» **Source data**

________________________

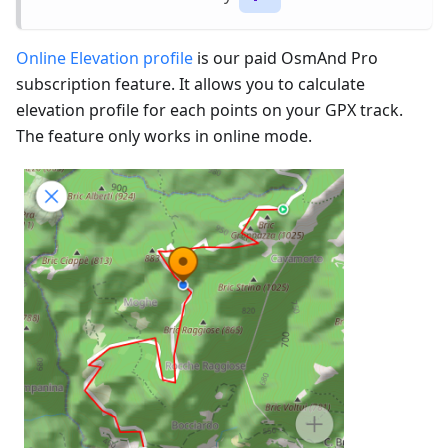
Online Elevation profile
is our paid OsmAnd Pro
subscription feature. It allows you to calculate
elevation profile for each points on your GPX track.
The feature only works in online mode.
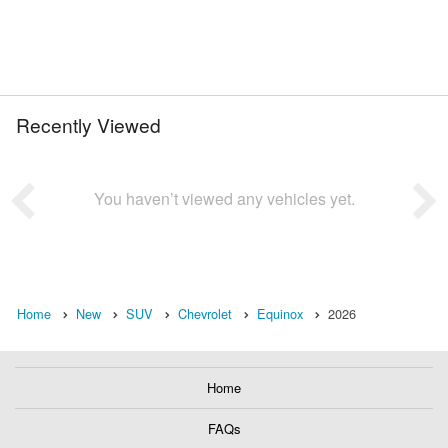
Recently Viewed
You haven’t viewed any vehicles yet.
Home
New
SUV
Chevrolet
Equinox
2026
Home
FAQs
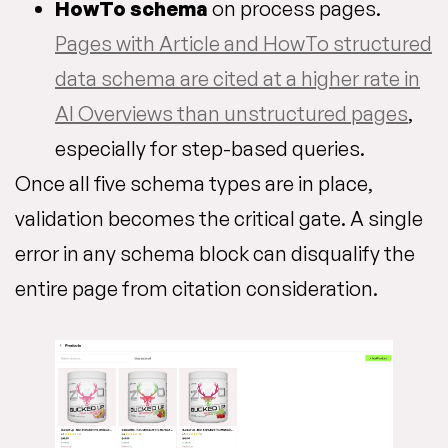
HowTo schema
on process pages.
Pages with Article and HowTo structured
data schema are cited at a higher rate in
AI Overviews than unstructured pages
,
especially for step-based queries.
Once all five schema types are in place,
validation becomes the critical gate. A single
error in any schema block can disqualify the
entire page from citation consideration.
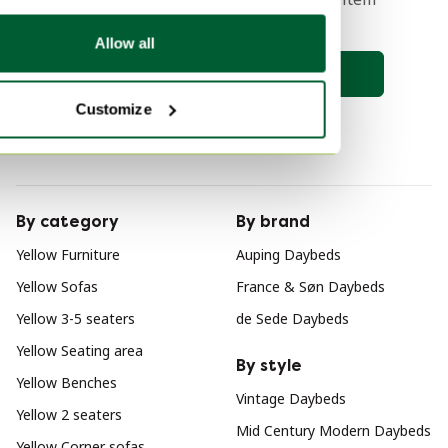
comes online 🔎
Allow all
Save search
Customize
By category
By brand
Yellow Furniture
Auping Daybeds
Yellow Sofas
France & Søn Daybeds
Yellow 3-5 seaters
de Sede Daybeds
Yellow Seating area
By style
Yellow Benches
Vintage Daybeds
Yellow 2 seaters
Mid Century Modern Daybeds
Yellow Corner sofas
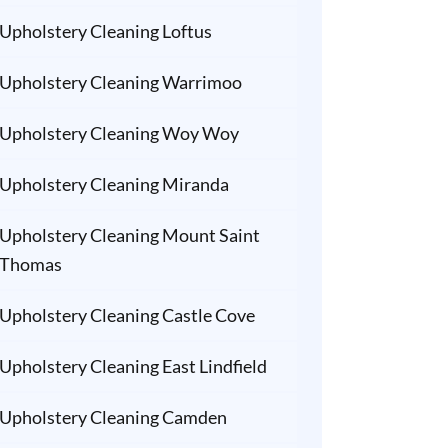
Upholstery Cleaning Loftus
Upholstery Cleaning Warrimoo
Upholstery Cleaning Woy Woy
Upholstery Cleaning Miranda
Upholstery Cleaning Mount Saint
Thomas
Upholstery Cleaning Castle Cove
Upholstery Cleaning East Lindfield
Upholstery Cleaning Camden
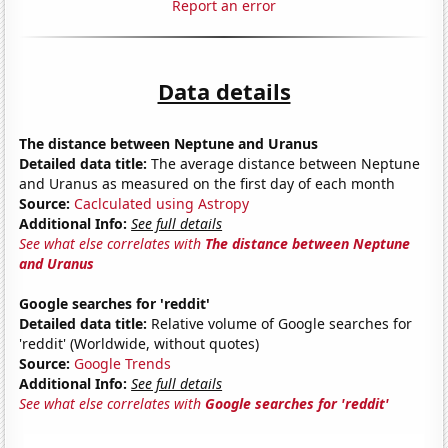
Report an error
Data details
The distance between Neptune and Uranus
Detailed data title:
The average distance between Neptune
and Uranus as measured on the first day of each month
Source:
Caclculated using Astropy
Additional Info:
See full details
See what else correlates with
The distance between Neptune
and Uranus
Google searches for 'reddit'
Detailed data title:
Relative volume of Google searches for
'reddit' (Worldwide, without quotes)
Source:
Google Trends
Additional Info:
See full details
See what else correlates with
Google searches for 'reddit'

________________________

» **WORK TO BE COMPLETED**
Give exactly the lines above that run from the line with "Save search" to the line with "Upholstery Cleaning Castle Cove", both included, leaving every picture out.

» **RESPONSE BELOW**
Save search
Customize
By category
By brand
Yellow Furniture
Auping Daybeds
Yellow Sofas
France & Søn Daybeds
Yellow 3-5 seaters
de Sede Daybeds
Yellow Seating area
By style
Yellow Benches
Vintage Daybeds
Yellow 2 seaters
Mid Century Modern Daybeds
Yellow Corner sofas
Upholstery Cleaning Loftus
Upholstery Cleaning Warrimoo
Upholstery Cleaning Woy Woy
Upholstery Cleaning Miranda
Upholstery Cleaning Mount Saint
Thomas
Upholstery Cleaning Castle Cove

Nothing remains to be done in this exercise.